[EXERCISE DETAILS]
Beginning at the line containing "Ensino ReligiosoJardim Do" in the material below and ending at the line containing "Avaliação De Português 2 Ano4 Bimestre", return each line exactly and add nothing.

[MATERIAL PROVIDED]
┄┄┄┄┄┄┄┄┄┄

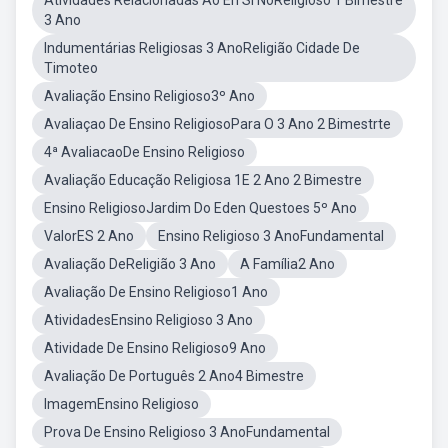
Atividades Relacionadas Ao En Si NoReligioso 1 Bimestre
3 Ano
Indumentárias Religiosas 3 AnoReligião Cidade De
Timoteo
Avaliação Ensino Religioso3º Ano
Avaliaçao De Ensino ReligiosoPara O 3 Ano 2 Bimestrte
4ª AvaliacaoDe Ensino Religioso
Avaliação Educação Religiosa 1E 2 Ano 2 Bimestre
Ensino ReligiosoJardim Do Eden Questoes 5º Ano
ValorES 2 Ano
Ensino Religioso 3 AnoFundamental
Avaliação DeReligião 3 Ano
A Família2 Ano
Avaliação De Ensino Religioso1 Ano
AtividadesEnsino Religioso 3 Ano
Atividade De Ensino Religioso9 Ano
Avaliação De Português 2 Ano4 Bimestre
ImagemEnsino Religioso
Prova De Ensino Religioso 3 AnoFundamental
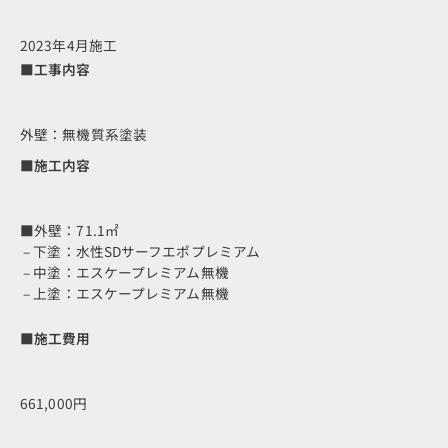
2023年4月施工
■工事内容
外壁：無機質系塗装
■施工内容
■外壁：71.1㎡
– 下塗：水性SDサーフエポプレミアム
– 中塗：エスケープレミアム無機
– 上塗：エスケープレミアム無機
■施工費用
661,000円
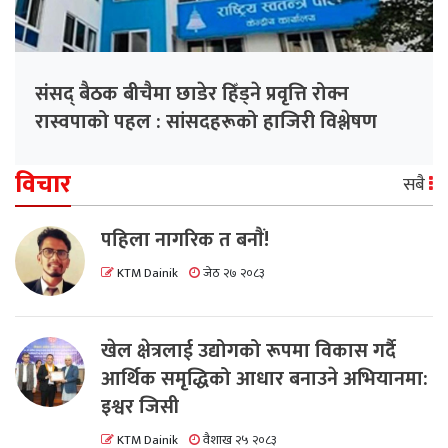
संसद् बैठक बीचैमा छाडेर हिँड्ने प्रवृत्ति रोक्न
रास्वपाको पहल : सांसदहरूको हाजिरी विश्लेषण
गरिँदै
विचार
सबै
पहिला नागरिक त बनाैं!
KTM Dainik
जेठ २७ २०८३
खेल क्षेत्रलाई उद्योगको रूपमा विकास गर्दै
आर्थिक समृद्धिको आधार बनाउने अभियानमा:
इश्वर जिसी
KTM Dainik
वैशाख २५ २०८३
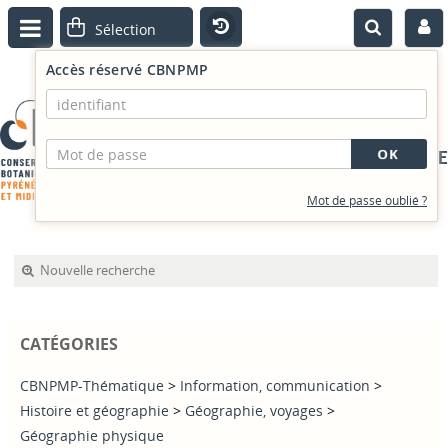
Accès réservé CBNPMP
PORTAIL DOCUMENTAIRE
Mot de passe oublié ?
Nouvelle recherche
CATÉGORIES
CBNPMP-Thématique
>
Information, communication
>
Histoire et géographie
>
Géographie, voyages
>
Géographie physique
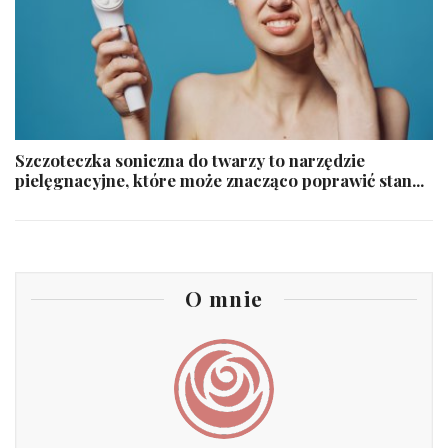
Szczoteczka soniczna do twarzy to narzędzie
pielęgnacyjne, które może znacząco poprawić stan...
O mnie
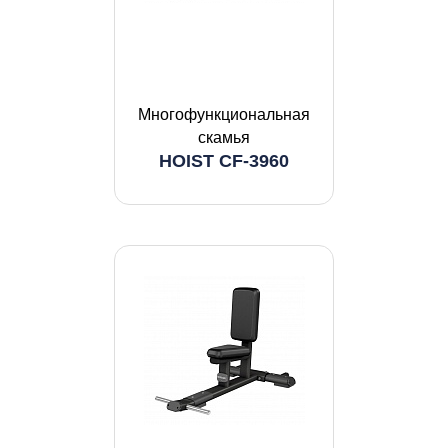
Многофункциональная
скамья
HOIST CF-3960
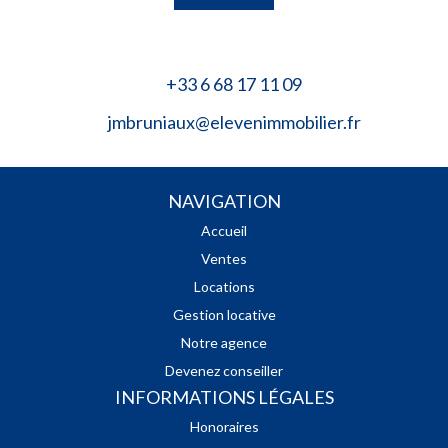
+33 6 68 17 11 09
jmbruniaux@elevenimmobilier.fr
NAVIGATION
Accueil
Ventes
Locations
Gestion locative
Notre agence
Devenez conseiller
INFORMATIONS LÉGALES
Honoraires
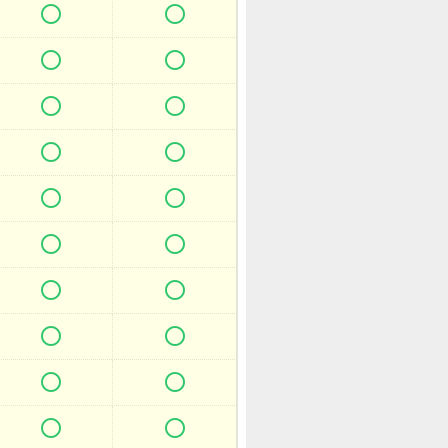




















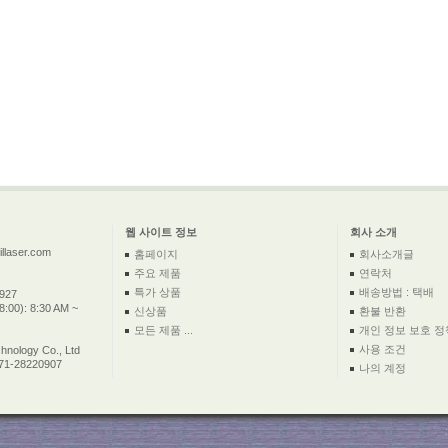
웹 사이트 정보
회사 소개
llaser.com
홈페이지
회사소개글
주요 제품
연락처
특가 상품
배송방법 : 택배
2927
:00): 8:30 AM ~
신상품
환불 반환
모든 제품 ...
개인 정보 보호 정
사용 조건
nology Co., Ltd
571-28220907
나의 계정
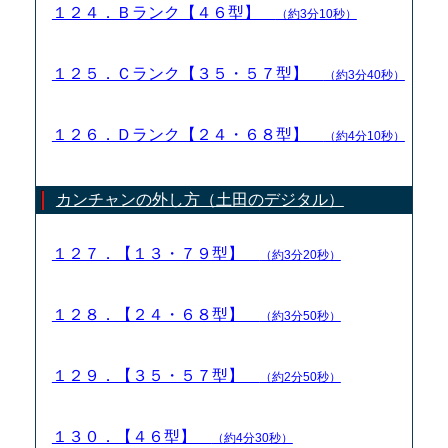
１２４．Ｂランク【４６型】
（約3分10秒）
１２５．Ｃランク【３５・５７型】
（約3分40秒）
１２６．Ｄランク【２４・６８型】
（約4分10秒）
カンチャンの外し方（土田のデジタル）
１２７．【１３・７９型】
（約3分20秒）
１２８．【２４・６８型】
（約3分50秒）
１２９．【３５・５７型】
（約2分50秒）
１３０．【４６型】
（約4分30秒）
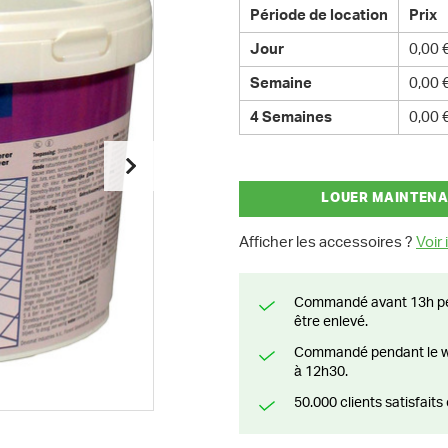
Période de location
Prix
Jour
0,00 
Semaine
0,00 
4 Semaines
0,00 
LOUER MAINTEN
Afficher les accessoires ?
Voir i
Commandé avant 13h pendant la semaine? Livré le jour suivant ou prêt à
être enlevé.
Commandé pendant le weekend? Livré ou prêt à être enlevé à partir du lundi
à 12h30.
50.000 clients satisfai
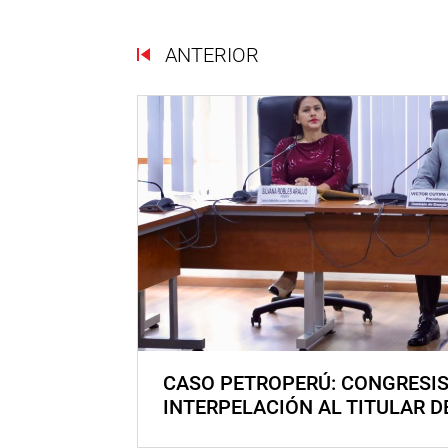
ANTERIOR
CASO PETROPERÚ: CONGRESI
INTERPELACIÓN AL TITULAR D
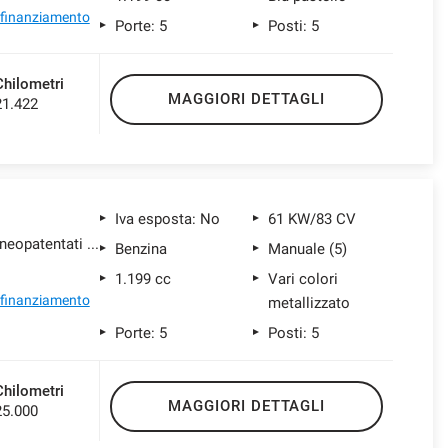
l finanziamento
Porte: 5
Posti: 5
Chilometri
MAGGIORI DETTAGLI
21.422
Iva esposta: No
61 KW/83 CV
1.2 puretech Shine s&s 83cv neopatentati my20
Benzina
Manuale (5)
1.199 cc
Vari colori
l finanziamento
metallizzato
Porte: 5
Posti: 5
Chilometri
MAGGIORI DETTAGLI
25.000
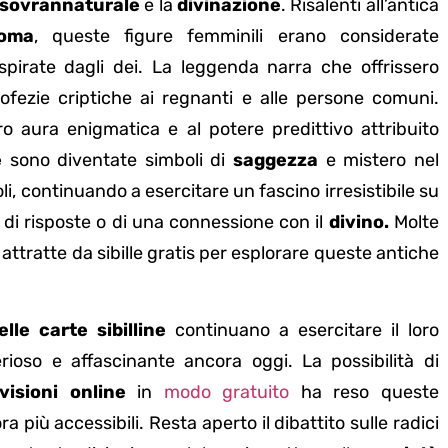
sovrannaturale
e la
divinazione
. Risalenti all’antica
oma
, queste figure femminili erano considerate
spirate dagli dei. La leggenda narra che offrissero
fezie criptiche ai regnanti e alle persone comuni.
oro aura enigmatica e al potere predittivo attribuito
e
sono diventate simboli di
saggezza
e mistero nel
li, continuando a esercitare un fascino irresistibile su
a di risposte o di una connessione con il
divino.
Molte
ttratte da sibille gratis per esplorare queste antiche
elle carte sibilline
continuano a esercitare il loro
rioso e affascinante ancora oggi. La possibilità di
visioni online
in
modo gratuito
ha reso queste
a più accessibili. Resta aperto il dibattito sulle radici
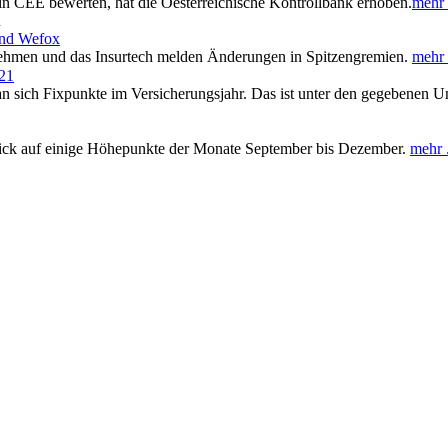
n CEE bewerten, hat die Oesterreichische Kontrollbank erhoben.
mehr .
n
und Wefox
ehmen und das Insurtech melden Änderungen in Spitzengremien.
mehr .
021
n sich Fixpunkte im Versicherungsjahr. Das ist unter den gegebenen U
lick auf einige Höhepunkte der Monate September bis Dezember.
mehr .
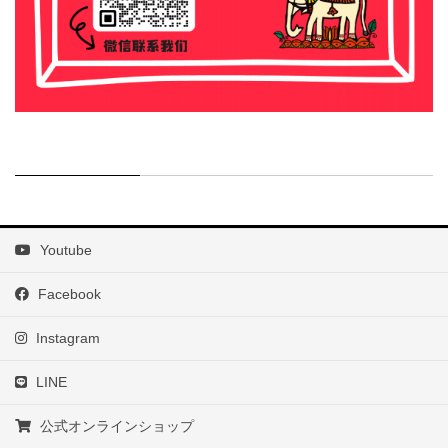
Youtube
Facebook
Instagram
LINE
公式オンラインショップ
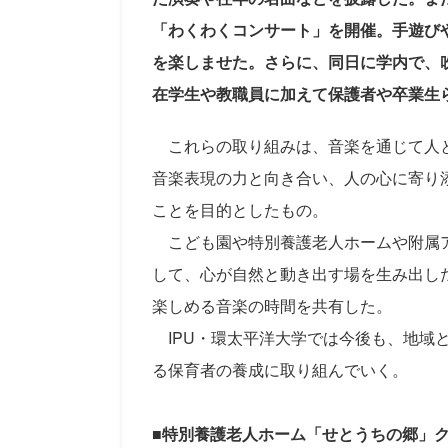
「わくわくコンサート」を開催。手遊び
を楽しませた。さらに、同日に学内で、
在学生や教職員に加えて保護者や卒業生
これらの取り組みは、音楽を通じて人と
音楽表現の力と向き合い、人の心に寄り
ことを目的としたもの。
こども園や特別養護老人ホームや附属ア
して、心が自然と動き出す場を生み出し
楽しめる音楽の時間を共有した。
IPU・環太平洋大学では今後も、地域
る保育者の養成に取り組んでいく。
■
特別養護老人ホーム「せとうちの郷」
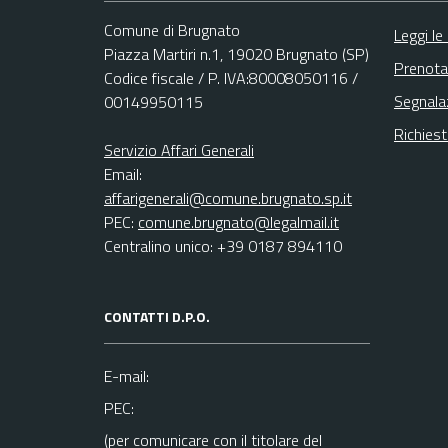
Comune di Brugnato
Leggi le
Piazza Martiri n.1, 19020 Brugnato (SP)
Prenota
Codice fiscale / P. IVA:80008050116 /
Segnala
00149950115
Richies
Servizio Affari Generali
Email:
affarigenerali@comune.brugnato.sp.it
PEC:
comune.brugnato@legalmail.it
Centralino unico: +39 0187 894110
CONTATTI D.P.O.
E-mail:
PEC:
(per comunicare con il titolare del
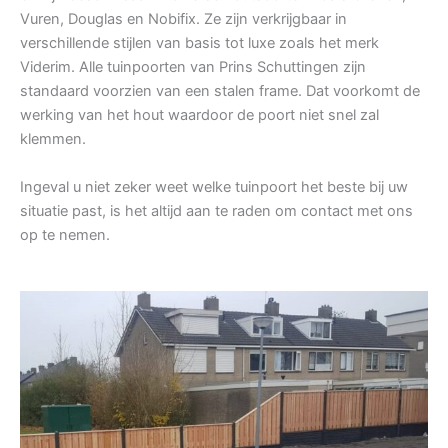
Vuren, Douglas en Nobifix. Ze zijn verkrijgbaar in
verschillende stijlen van basis tot luxe zoals het merk
Viderim. Alle tuinpoorten van Prins Schuttingen zijn
standaard voorzien van een stalen frame. Dat voorkomt de
werking van het hout waardoor de poort niet snel zal
klemmen.
Ingeval u niet zeker weet welke tuinpoort het beste bij uw
situatie past, is het altijd aan te raden om contact met ons
op te nemen.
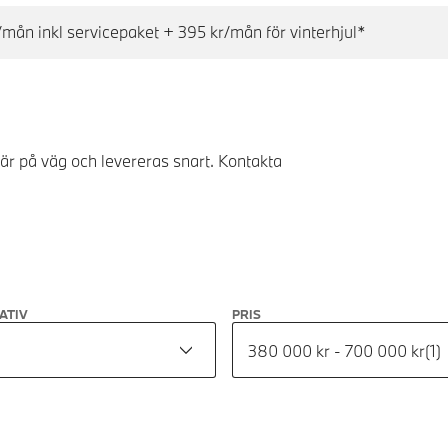
mån inkl servicepaket + 395 kr/mån för vinterhjul*
 är på väg och levereras snart. Kontakta
ATIV
PRIS
380 000 kr - 700 000 kr
(
1
)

┄┄┄┄┄┄┄┄┄┄

[ANSWER SPACE]
Ensino ReligiosoJardim Do Eden Questoes 5º Ano
ValorES 2 Ano
Ensino Religioso 3 AnoFundamental
Avaliação DeReligião 3 Ano
A Família2 Ano
Avaliação De Ensino Religioso1 Ano
AtividadesEnsino Religioso 3 Ano
Atividade De Ensino Religioso9 Ano
Avaliação De Português 2 Ano4 Bimestre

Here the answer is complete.